In an advantageous embodiment of the invention, the at least one environment sensor and the optical camera are designed as a sensor unit for joint attachment as a sensor unit on the vehicle. The joint provision of the at least one environmental sensor and the optical camera enables simple and quick assembly in one assembly step. In addition, a compact provision of the at least one environmental sensor with the optical camera is made possible. The provision of the at least one environment sensor and the optical camera as a sensor unit typically causes the at least one environment sensor and the optical camera to be arranged at a small distance from one another, which simplifies processing of the point cloud together with the image information.

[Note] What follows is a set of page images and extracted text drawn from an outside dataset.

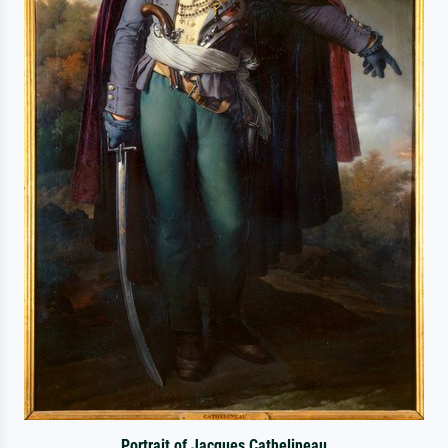
Portrait of Jacques Cathelineau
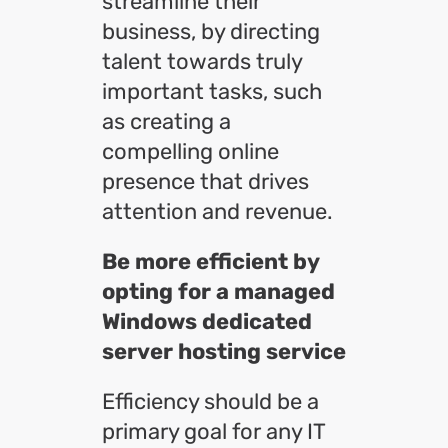
streamline their
business, by directing
talent towards truly
important tasks, such
as creating a
compelling online
presence that drives
attention and revenue.
Be more efficient by
opting for a managed
Windows dedicated
server hosting service
Efficiency should be a
primary goal for any IT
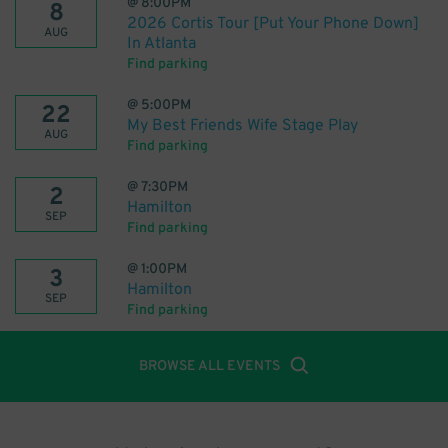
@
8:00PM
8
2026 Cortis Tour [Put Your Phone Down]
AUG
In Atlanta
Find parking
@
5:00PM
22
My Best Friends Wife Stage Play
AUG
Find parking
@
7:30PM
2
Hamilton
SEP
Find parking
@
1:00PM
3
Hamilton
SEP
Find parking
BROWSE ALL EVENTS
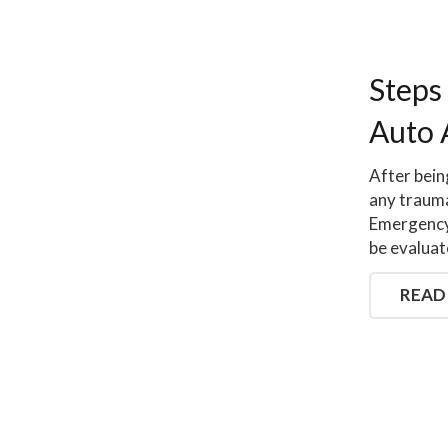
Steps
Auto 
After bein
any trauma
Emergency 
be evaluat
READ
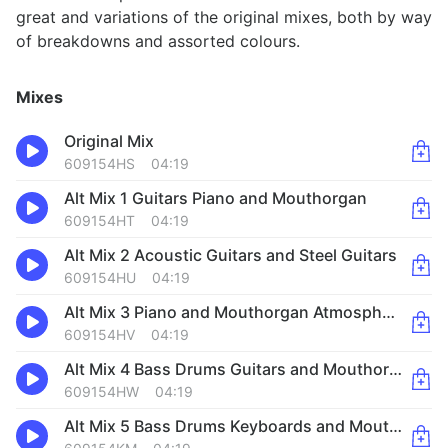
great and variations of the original mixes, both by way
of breakdowns and assorted colours.
Mixes
Original Mix
609154HS
04:19
Alt Mix 1 Guitars Piano and Mouthorgan
609154HT
04:19
Alt Mix 2 Acoustic Guitars and Steel Guitars
609154HU
04:19
Alt Mix 3 Piano and Mouthorgan Atmosphere
609154HV
04:19
Alt Mix 4 Bass Drums Guitars and Mouthorgan
609154HW
04:19
Alt Mix 5 Bass Drums Keyboards and Mouthorgan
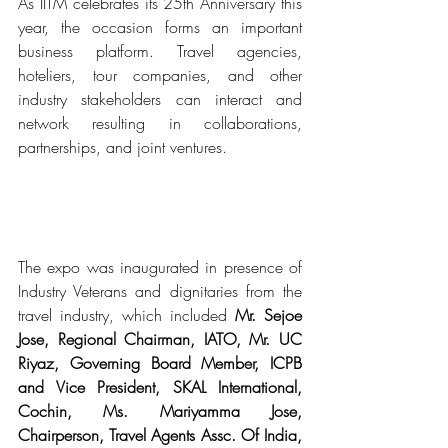
As IITM celebrates its 25th Anniversary this 
year, the occasion forms an important 
business platform. Travel agencies, 
hoteliers, tour companies, and other 
industry stakeholders can interact and 
network resulting in collaborations, 
partnerships, and joint ventures.
The expo was inaugurated in presence of 
Industry Veterans and dignitaries from the 
travel industry, which included 
Mr. Sejoe 
Jose, Regional Chairman, IATO, Mr. UC 
Riyaz, Governing Board Member, ICPB 
and Vice President, SKAL International, 
Cochin, Ms. Mariyamma Jose, 
Chairperson, Travel Agents Assc. Of India, 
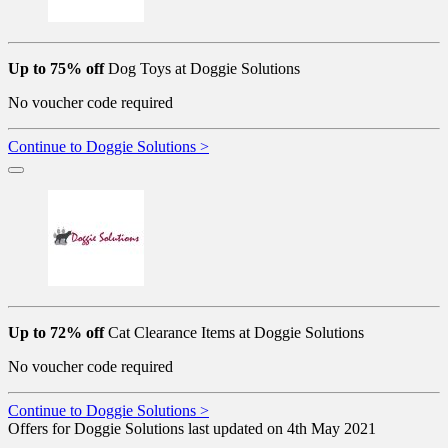
Up to 75% off
Dog Toys at Doggie Solutions
No voucher code required
Continue to Doggie Solutions >
Up to 72% off
Cat Clearance Items at Doggie Solutions
No voucher code required
Continue to Doggie Solutions >
Offers for Doggie Solutions last updated on 4th May 2021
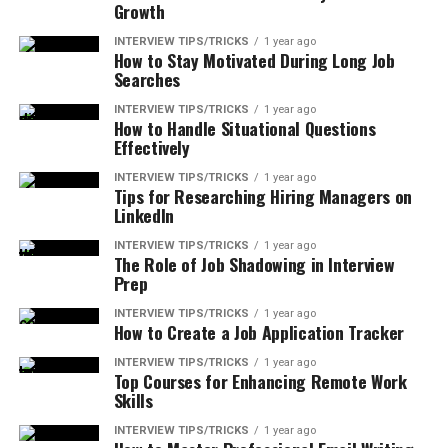
Growth
INTERVIEW TIPS/TRICKS
1 year ago
How to Stay Motivated During Long Job
Searches
INTERVIEW TIPS/TRICKS
1 year ago
How to Handle Situational Questions
Effectively
INTERVIEW TIPS/TRICKS
1 year ago
Tips for Researching Hiring Managers on
LinkedIn
INTERVIEW TIPS/TRICKS
1 year ago
The Role of Job Shadowing in Interview
Prep
INTERVIEW TIPS/TRICKS
1 year ago
How to Create a Job Application Tracker
INTERVIEW TIPS/TRICKS
1 year ago
Top Courses for Enhancing Remote Work
Skills
INTERVIEW TIPS/TRICKS
1 year ago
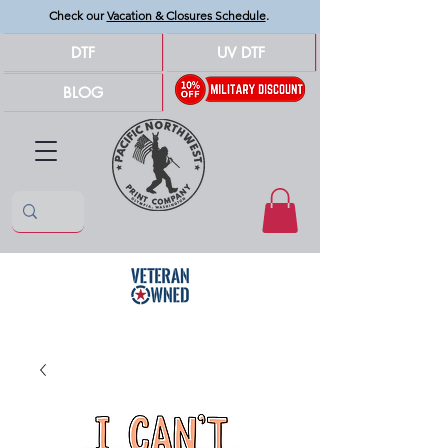
Check our
Vacation & Closures Schedule
.
DTF
UV DTF
BLOG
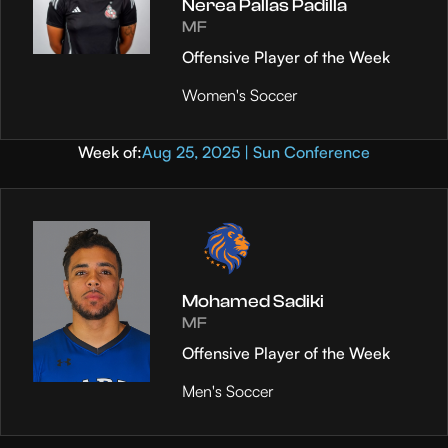
Nerea Pallas Padilla
MF
Offensive Player of the Week
Women's Soccer
Week of:
Aug 25, 2025 | Sun Conference
Mohamed Sadiki
MF
Offensive Player of the Week
Men's Soccer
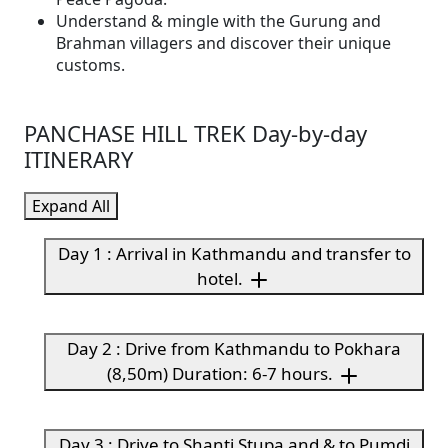
Understand & mingle with the Gurung and
Brahman villagers and discover their unique
customs.
PANCHASE HILL TREK Day-by-day
ITINERARY
Expand All
Day 1 : Arrival in Kathmandu and transfer to
hotel.
Day 2 : Drive from Kathmandu to Pokhara
(8,50m) Duration: 6-7 hours.
Day 3 : Drive to Shanti Stupa and & to Pumdi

In an advantageous embodiment of the invention, the at least one environment sensor and the optical camera are designed to be attached to the vehicle at a small distance, and the driving support system is designed to use the above method with a step for determining a fixed mapping rule of the surrounding points of the point cloud to positions in the to perform the semantic image, and to perform the mapping of the points surrounding the point cloud directly to positions in the semantic image with a mapping of the points surrounding the point cloud to the positions in the semantic image with the fixed mapping rule of the points surrounding the point cloud to positions in the semantic image. The smaller the distance, the fewer mapping errors occur when using the fixed mapping rule for mapping the points surrounding the point cloud directly onto positions in the semantic image.

In an advantageous embodiment of the invention, the control unit has a plurality of data processing units and is designed to operate in parallel to map the surrounding points of the point cloud directly to positions in the semantic image and/or to generate the surrounding information by assigning the semantic information for each surrounding point of the point cloud on the mapping of the respective environmental point to the corresponding position in the semantic image. The individual surrounding points of the point cloud are independent of one another and can also be processed independently of one another. Graphics processors (GPU) with a number of parallel computing cores have proven their worth for parallel information processing. Since the mapping of the surrounding points of the point cloud directly to positions in the semantic image is also a graphic function, the mapping can be carried out particularly efficiently with graphics processors. The same applies in detail, for example, to a transformation of the surrounding points into sensor coordinates into image coordinates.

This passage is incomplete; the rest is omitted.